Delegatie kan alleen indien in de bevoegdheid daartoe bij wettelijk voorschrift is voorzien (10:15),
voorbeeld van bevoegdheid tot delegatie staat in art. 156 Gemeentewet. Delegatie aan
ondergeschikten kan bij delegatie niet (10:14). Mogelijkheid tot delegatie wordt geopend door
regelingen maar het hoeft niet, delegatie vindt pas plaats indien gebruik wordt gemaakt van de
mogelijkheid. Geclausuleerd delegatiebesluit= bepaalde voorbehouden worden gemaakt bij het
delegeren (bijvoorbeeld subsidie tot een bepaald bedrag).

Bij subdelegatie/onderdelegatie draagt de delegataris een aan hem gedelegeerde bevoegdheid
over aan een ander orgaan die die bevoegdheid op zijn beurt op eigen naam en verantwoording
gaat uitoefenen.

3.6 Mandaat
Mandaat= verplaatsing van de uitoefening van een geattribueerde of gedelegeerde bevoegdheid.
Bevoegdheid gaat niet op het andere orgaan. Art. 10:1 Awb > beslissingsmandaat en art. 10:11
Awb > ondertekeningsmandaat. In praktijk vindt mandaat gewoonlijk plaats aan ondergeschikten
(meestal ambtenaren). In tegenstelling tot delegatie vindt er bij mandatering geen doorbreking
van de oorspronkelijke bevoegdheidsverdeling plaats en dus ook geen verschuiving van de
verantwoordelijkheid voor de bevoegdheidsuitoefening. Degene die een bevoegdheid
gemandateerd krijgt, wordt door de mandaatverlening geen bestuursorgaan (zie 10:1, 10:2).

Bij mandaat blijft de mandaatgever niet alleen bevoegd om zelf te beslissen, maar blijft hij ook
verantwoordelijk voor alles wat de gemandateerde binnen de grenzen van het hem verleende
mandaat heeft gedaan of nagelaten. Er is geen wettelijke grondslag vereist aangezien er geen
verschuiving van bevoegdheden en verantwoordelijkheden plaatsvindt (10:3). Soms ook wettelijk
beletsel: wettelijk voorschrift dat zich expliciet uitspreekt tegen het verlenen van mandaat zoals in
art. 177 Gemeentewet, ‘machtigen’ is hier mandateren.




2

,Soms verzet de aard van de bevoegdheid zich tegen mandatering. Twee factoren spelen hierbij een
rol: de bevoegdheid als zodanig en de persoon aan wie gemandateerd wordt. Bij de bevoegdheid
tot zodanig moet vooral worden gedacht aan de ingrijpendheid ervan. Wat betreft de persoon van
de gemandateerde wordt in de memorie van toelichting de eis gesteld dat de gemandateerde
bevoegdheid moet liggen ‘in de sfeer van de normale bevoegdheidsuitoefening’ van de
gemandateerde. De ongeoorloofdheid van een mandaat kan ook voortvloeien uit de positie van de
gemandateerde ten opzichte van de mandaatgever.

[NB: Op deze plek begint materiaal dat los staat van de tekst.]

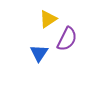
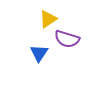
purple semicircle: rotated 80 degrees clockwise
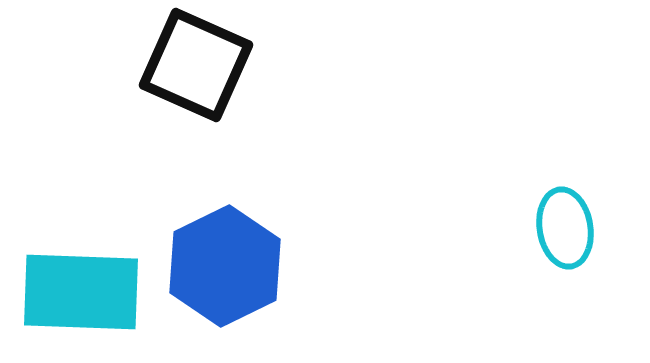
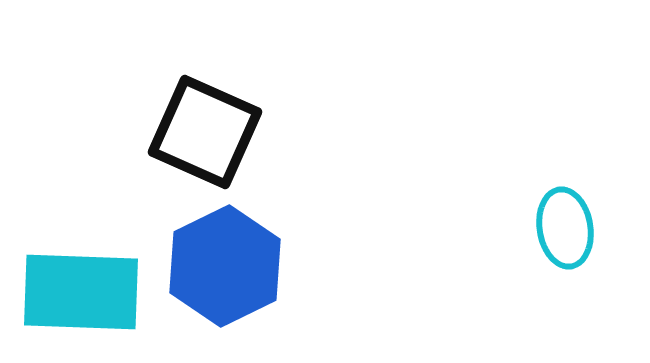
black square: moved 9 px right, 67 px down
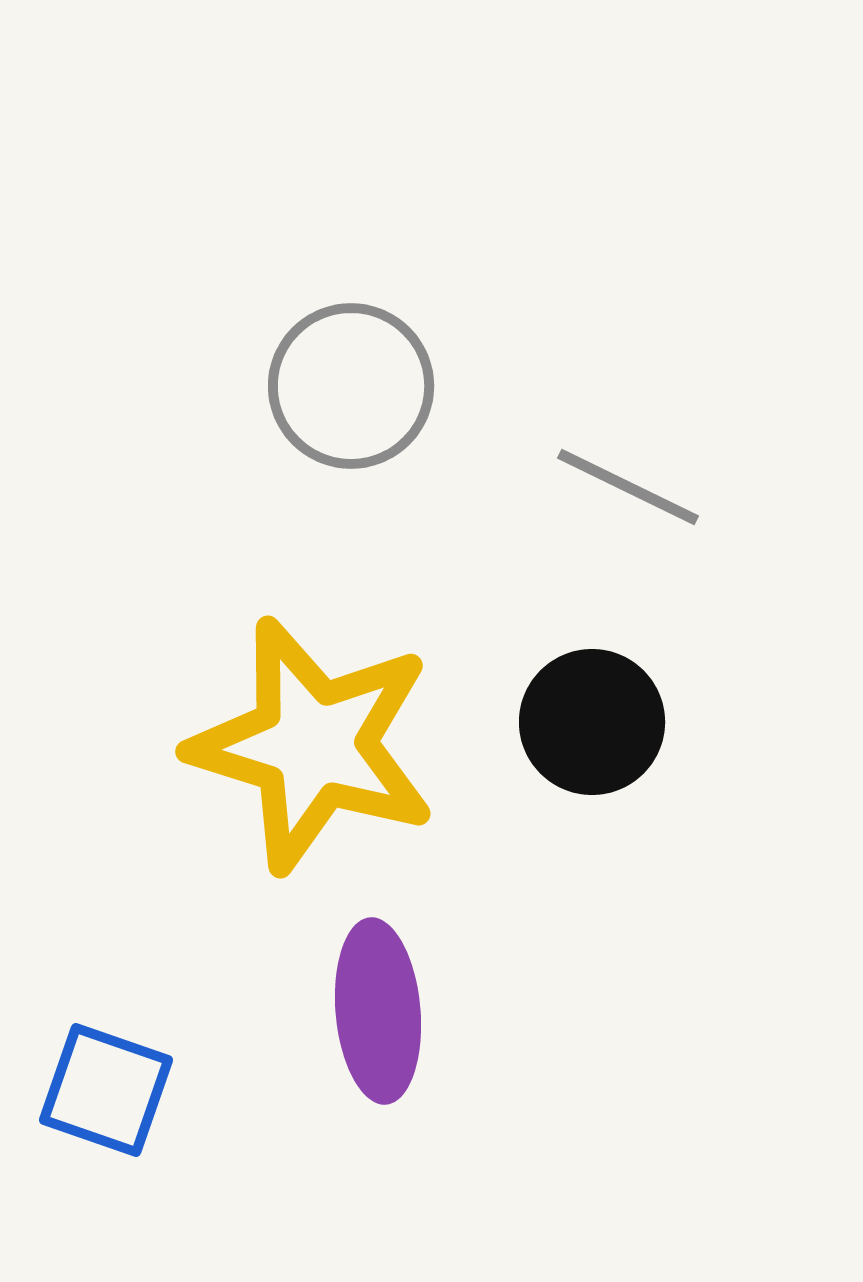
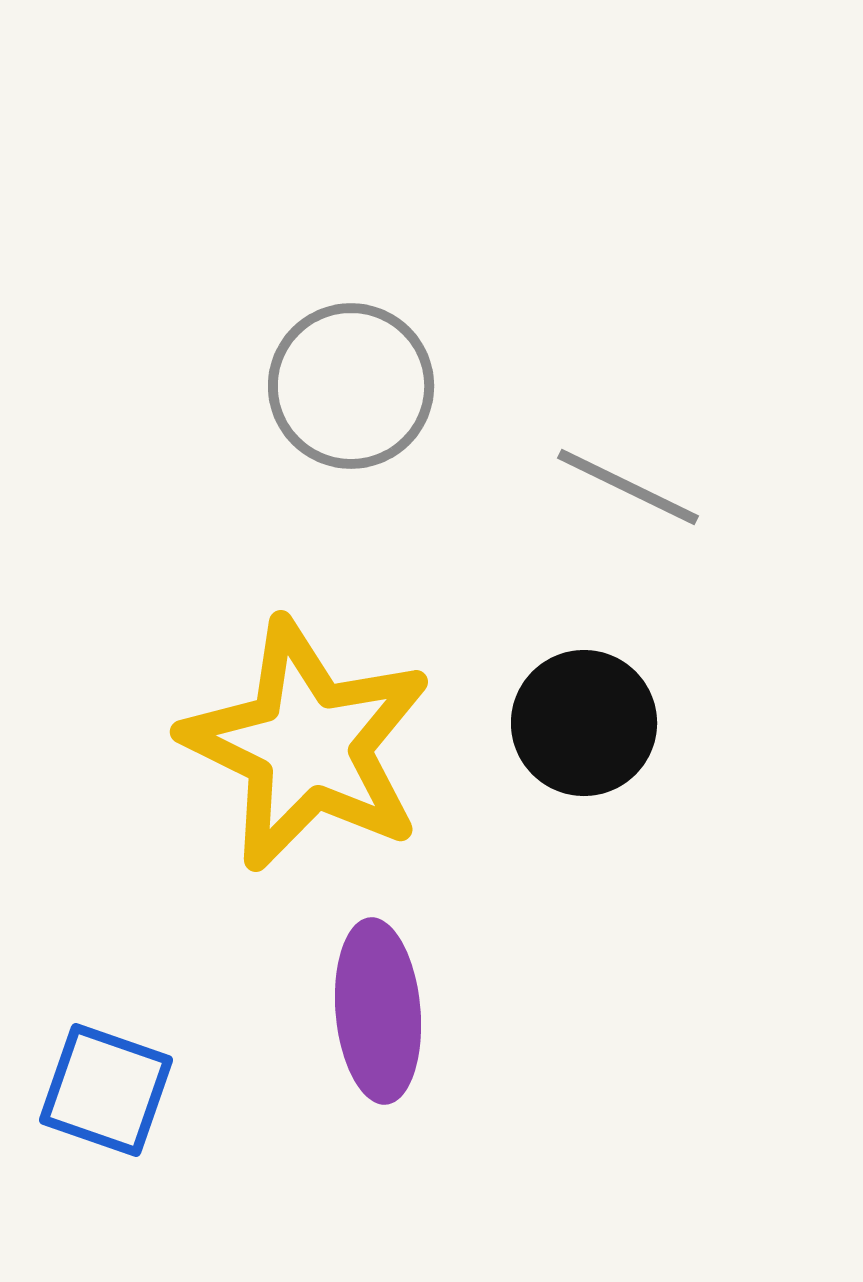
black circle: moved 8 px left, 1 px down
yellow star: moved 6 px left; rotated 9 degrees clockwise
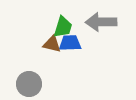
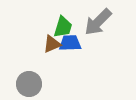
gray arrow: moved 3 px left; rotated 44 degrees counterclockwise
brown triangle: rotated 36 degrees counterclockwise
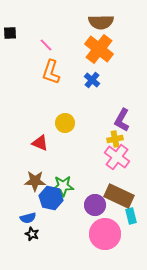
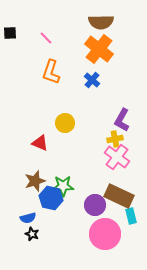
pink line: moved 7 px up
brown star: rotated 20 degrees counterclockwise
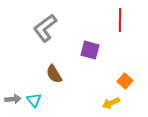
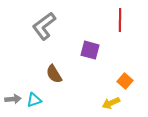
gray L-shape: moved 1 px left, 2 px up
cyan triangle: rotated 49 degrees clockwise
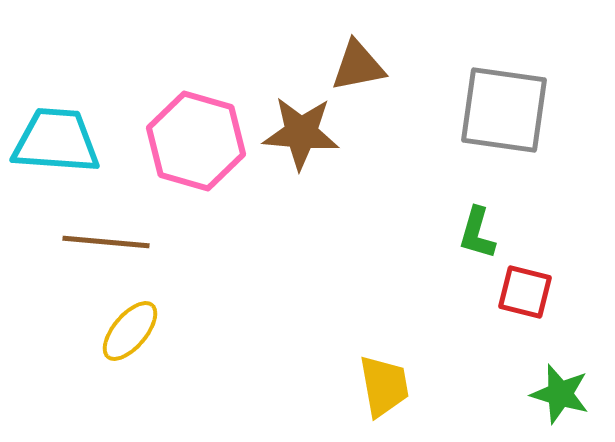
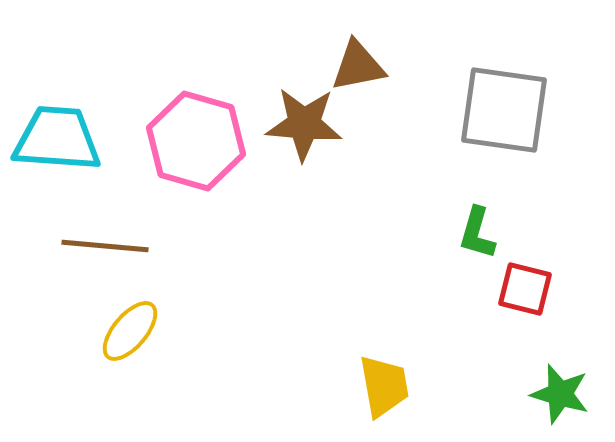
brown star: moved 3 px right, 9 px up
cyan trapezoid: moved 1 px right, 2 px up
brown line: moved 1 px left, 4 px down
red square: moved 3 px up
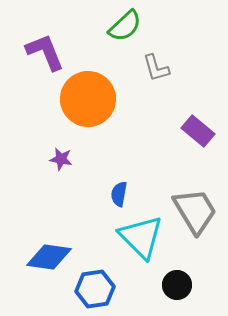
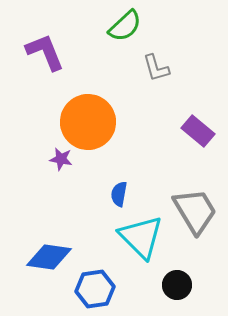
orange circle: moved 23 px down
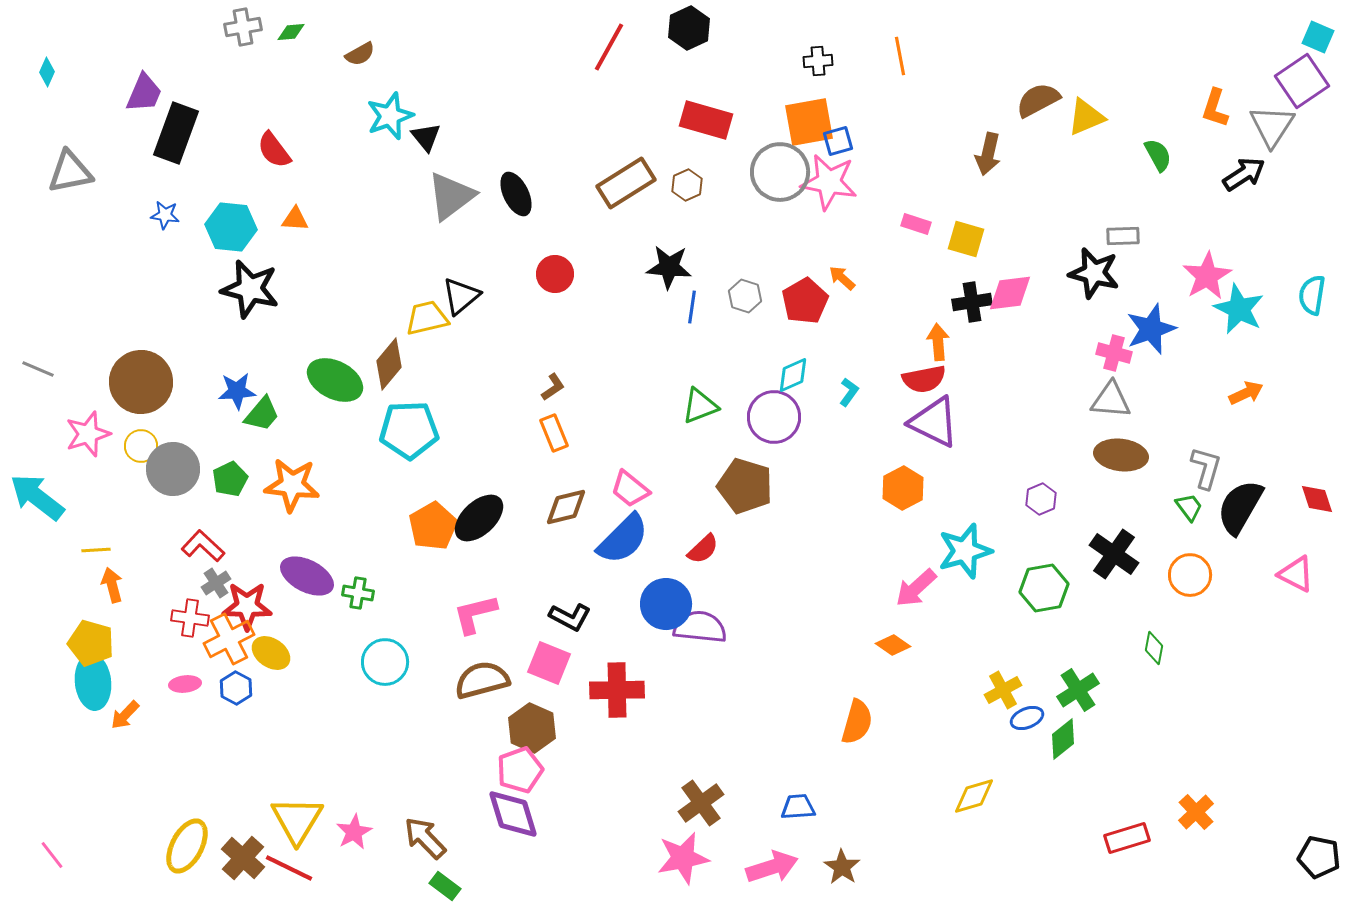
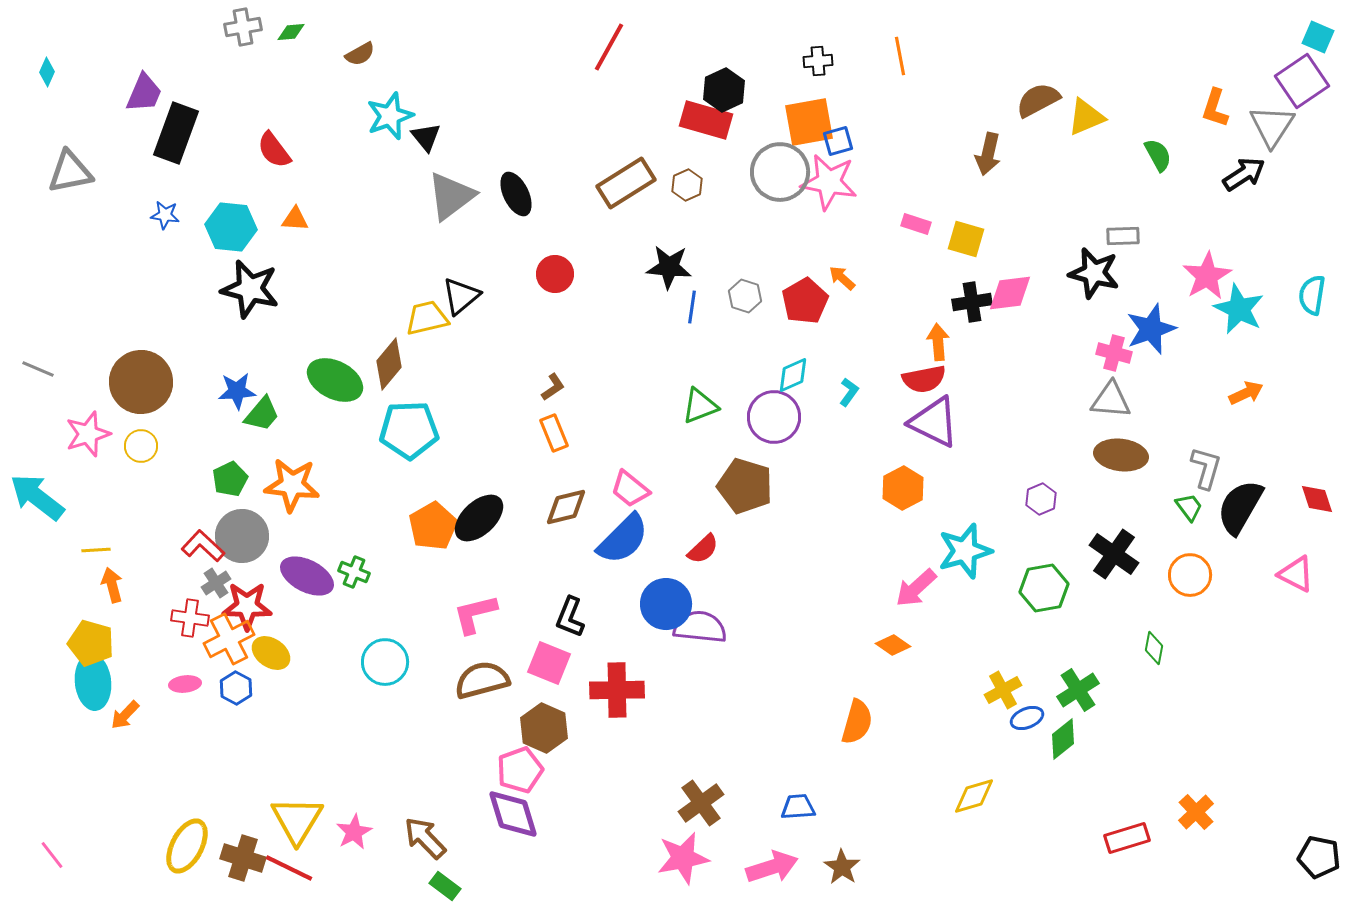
black hexagon at (689, 28): moved 35 px right, 62 px down
gray circle at (173, 469): moved 69 px right, 67 px down
green cross at (358, 593): moved 4 px left, 21 px up; rotated 12 degrees clockwise
black L-shape at (570, 617): rotated 84 degrees clockwise
brown hexagon at (532, 728): moved 12 px right
brown cross at (243, 858): rotated 24 degrees counterclockwise
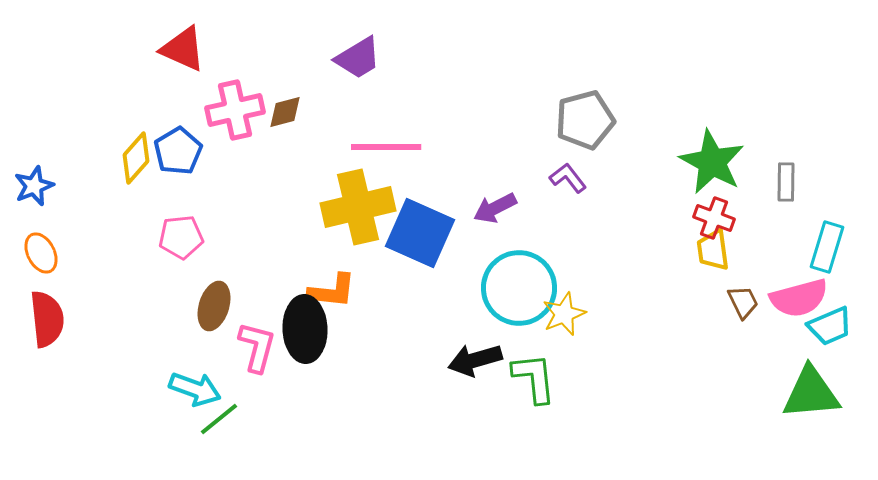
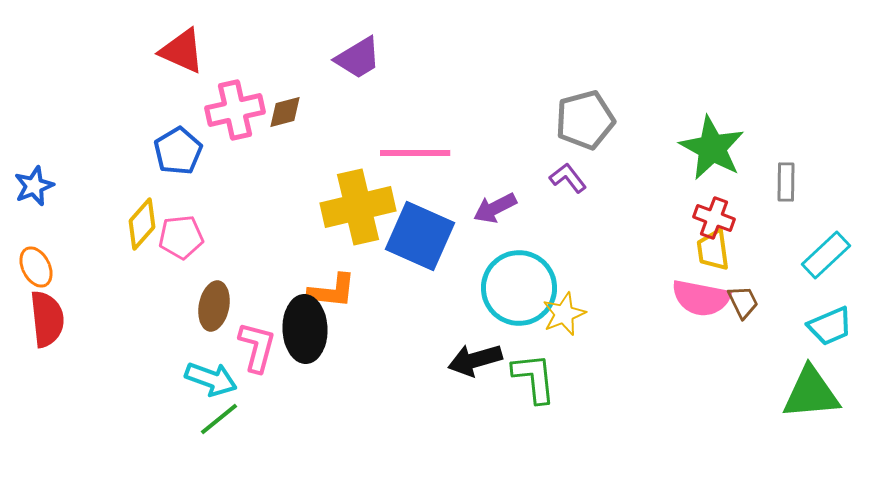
red triangle: moved 1 px left, 2 px down
pink line: moved 29 px right, 6 px down
yellow diamond: moved 6 px right, 66 px down
green star: moved 14 px up
blue square: moved 3 px down
cyan rectangle: moved 1 px left, 8 px down; rotated 30 degrees clockwise
orange ellipse: moved 5 px left, 14 px down
pink semicircle: moved 98 px left; rotated 26 degrees clockwise
brown ellipse: rotated 6 degrees counterclockwise
cyan arrow: moved 16 px right, 10 px up
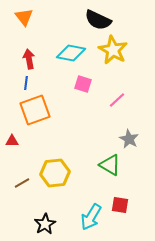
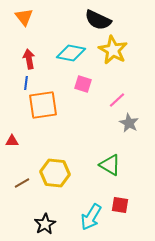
orange square: moved 8 px right, 5 px up; rotated 12 degrees clockwise
gray star: moved 16 px up
yellow hexagon: rotated 12 degrees clockwise
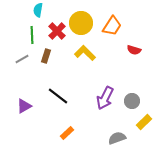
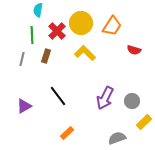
gray line: rotated 48 degrees counterclockwise
black line: rotated 15 degrees clockwise
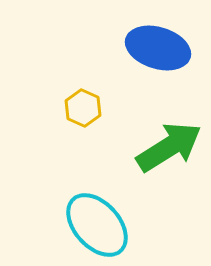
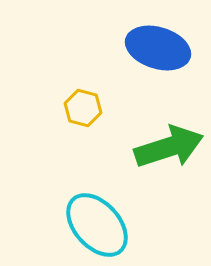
yellow hexagon: rotated 9 degrees counterclockwise
green arrow: rotated 14 degrees clockwise
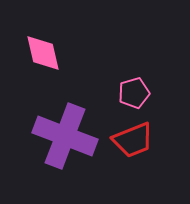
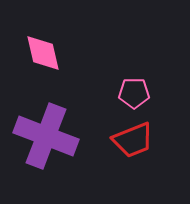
pink pentagon: rotated 16 degrees clockwise
purple cross: moved 19 px left
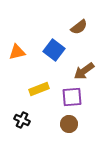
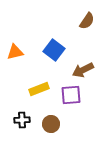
brown semicircle: moved 8 px right, 6 px up; rotated 18 degrees counterclockwise
orange triangle: moved 2 px left
brown arrow: moved 1 px left, 1 px up; rotated 10 degrees clockwise
purple square: moved 1 px left, 2 px up
black cross: rotated 28 degrees counterclockwise
brown circle: moved 18 px left
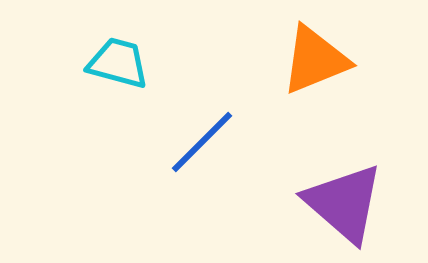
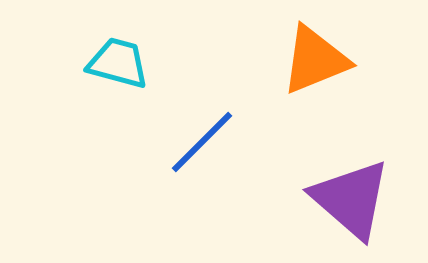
purple triangle: moved 7 px right, 4 px up
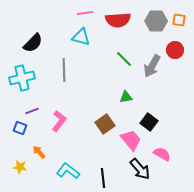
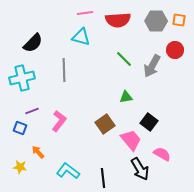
orange arrow: moved 1 px left
black arrow: rotated 10 degrees clockwise
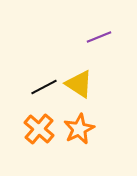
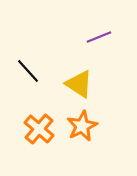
black line: moved 16 px left, 16 px up; rotated 76 degrees clockwise
orange star: moved 3 px right, 3 px up
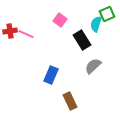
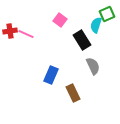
cyan semicircle: moved 1 px down
gray semicircle: rotated 108 degrees clockwise
brown rectangle: moved 3 px right, 8 px up
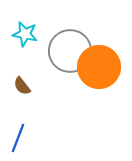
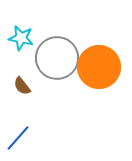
cyan star: moved 4 px left, 4 px down
gray circle: moved 13 px left, 7 px down
blue line: rotated 20 degrees clockwise
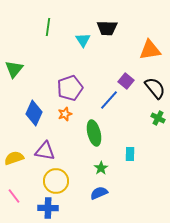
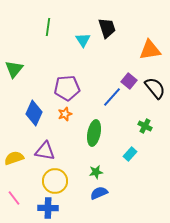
black trapezoid: rotated 110 degrees counterclockwise
purple square: moved 3 px right
purple pentagon: moved 3 px left; rotated 15 degrees clockwise
blue line: moved 3 px right, 3 px up
green cross: moved 13 px left, 8 px down
green ellipse: rotated 25 degrees clockwise
cyan rectangle: rotated 40 degrees clockwise
green star: moved 5 px left, 4 px down; rotated 24 degrees clockwise
yellow circle: moved 1 px left
pink line: moved 2 px down
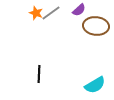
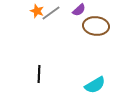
orange star: moved 1 px right, 2 px up
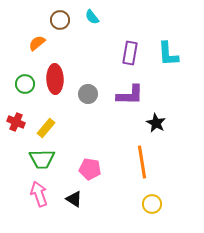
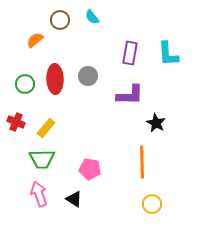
orange semicircle: moved 2 px left, 3 px up
gray circle: moved 18 px up
orange line: rotated 8 degrees clockwise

In art. 10:3 lid 3 Awb is aangegeven in welke gevallen de aard van de bevoegdheid zich in ieder
geval tegen mandaatverlening verzet.

De beslissing van het bevoegde bestuursorgaan om een ander te machtigen tot het uitoefenen van
een bevoegdheid is een op (publiekrechtelijk) rechtsgevolg gerichte rechtshandeling. Deze
beslissing is een besluit in de zin van de Awb (zie 10:2, 10:5, 10:8 voor meer). De mandaatgever
kan, gelet op 10:9, toestaan dat ondermandaat wordt verleend (persoon wijst zelf weer iemand
aan met de uitoefening van de gemandateerde bevoegdheid).




3

, Hoofdstuk 5 Soorten besluiten

5.3 Beleidsregels
Het gaat bij beleidsregels om regels waarin het bestuursorgaan aangeeft hoe het een bepaalde,
doorgaans discretionaire bestuursbevoegdheid, zoals het verlenen van een exploitatievergunning
op grond van een APV, zal uitoefenen. Het kan dus GEEN algemeen verbindend voorschrift zijn
(art. 1:3 lid 3 Awb).
Een beleidsregel is publiekrechtelijk van aard, aangezien aan het vaststellen van een
beleidsregel altijd een bevoegdheid als bedoeld in art. 4:81 Awb ten grondslag ligt. Uit art. 4:84
vloeit tevens voort dat het vaststellen van een beleidsregel als rechtshandeling is aan te merken.

Dat beleidsregels van algemeen verbindende voorschriften onderscheiden moeten worden, vloeit
voort uit het feit dat een beleidsregel betrekking heeft op de uitoefening van een reeds bestaande
bestuursbevoegdheid en dus niet meer kan regelen dan op basis van deze bevoegdheid mogelijk is.
Er kunnen daarom in een beleidsregel geen zelfstandige verplichtingen of aanspraken in het leven
worden geroepen of nieuwe bevoegdheden aan bestuursorganen worden toegekend. Dat kan gelet
op het legaliteitsbeginsel alleen op basis van een algemeen verbindend voorschrift.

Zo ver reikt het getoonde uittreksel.